Remember the TV show "Name That Tune"? The idea was to see how few notes of a song a person could hear and correctly name that tune. I don't know how well I'd do on that show, but if there were a "Name That Movie" show, I would clean up--assuming they asked about movies I've seen. Spoken dialogue, I've found, sticks with me. I adore snappy and heartfelt dialogue in books too, but for whatever reason, I don't retain it the way I do dialogue from movies and TV shows. (You'd think, then, that I would have good recall for dialogue from audio books, yet not so much.)
Anyway, I started thinking about ear memory the other day when I turned on the TV. I wasn't looking at the screen. All I heard was, "Always," and I knew it was the late Alan Rickman as Professor Severus Snape in Harry Potter and the Deathly Hallows Part II. (I might have seen that movie a few times.) That one word transported me back right to the exact scene in the movie. Rickman delivered it perfectly, revealing so much about Snape's character. Even now, recalling the scene breaks my heart a little all over again.

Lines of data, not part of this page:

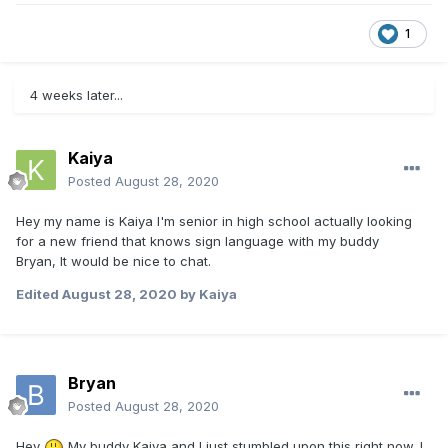
1
4 weeks later...
Kaiya
Posted
August 28, 2020
Hey my name is Kaiya I'm senior in high school actually looking
for a new friend that knows sign language with my buddy
Bryan, It would be nice to chat.
Edited
August 28, 2020
by Kaiya
Bryan
Posted
August 28, 2020
Hey
My buddy Kaiya and I just stumbled upon this right now. I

Of course, Rickman had help. His dialogue was written for him. Great dialogue depends on the team of great writers and great actors working together, as well as the folks who add the background music that adds drama or tugs at your heart. When done right, dialogue can be magical. I only need hear certain words or a sentences in the right voice, with the right rhythm, and I know the film. I'm transported in my mind right back to that scene.

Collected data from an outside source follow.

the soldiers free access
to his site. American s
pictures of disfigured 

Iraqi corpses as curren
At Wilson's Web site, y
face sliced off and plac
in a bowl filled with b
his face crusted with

Here are a few examples. They may not be the most well-known from each movie, but they certainly stand out:
"I want the truth!" "You can't handle the truth." Tom Cruise and Jack Nicholson in A Few Good Men
"You can't kiss her!" Sally Field in Soapdish
"Why can't I write shit like this?" Whoopi Goldberg in Soapdish
"Shall we play a game?" Joshua (computer) in War Games (even a computer can make dialogue memorable)
|More Alan Rickman|
"Oh jeez. I'm getting pulled over. Everybody just pretend to be normal." Greg Kinnear in Little Miss Sunshine
"I guess it comes down to a simple choice. Get busy living or get busy dying." Tim Robbins in The Shawshank Redemption
"And for what? For a little bit of money. There's more to life than a little money, you know. Don'tcha know that?" Frances McDorman in Fargo
"You don't really know how much you can do until you stand up and decide to try." Kevin Kline in Dave
"Here's looking at you, kid." Humphrey Bogart in Casablanca
"A toast to my big brother, George, the richest man in town." Todd Karns in It's a Wonderful Life (It's interesting that one of the most memorable lines in the film is from a minor character.)

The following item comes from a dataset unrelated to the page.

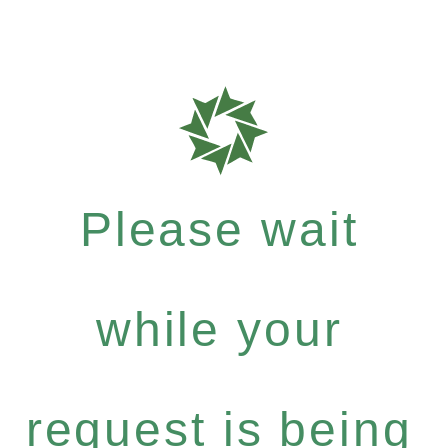
Please wait
while your
request is being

|And even more Alan Rickman|
"By Grabthar's hammer, by the sons of Warvan, you shall be avenged." Alan Rickman in Galaxy Quest
"Hello. My name is Inigo Montoya. You killed my father. Prepare to die." Mandy Patinkin in The Princess Bride
"You're going to the cemetery with your toothbrush. How Egyptian." Robin Williams in The Birdcage
"Snakes. Why did it have to be snakes?" Harrison Ford in Raiders of the Lost Ark
"It was like ... magic." Tom Hanks in Sleepless in Seattle
"I'm not crazy. I've just been in a very bad mood for forty years." Shirley MacLaine in Steel Magnolias
"But I don't want to be a pirate." Jerry Seinfeld in Seinfeld
"I'm not insane. My mother had me tested." Jim Parsons in The Big Bang Theory
|Alas, not Alan Rickman|
but still wonderful
Inspired to go watch a great movie or to try to write your own memorable dialogue? Great. But before you go, please share your favorite movie or TV show line(s) of dialogue. The lines that stick with you, that you remember sometimes out of nowhere. The words that transport you and make you smile. And if you know how to make dialogue on the page stand out in memory the way spoken dialogue does, please let me know. I'm open to any and all tips.
And to all of you in the United States, happy Independence Day!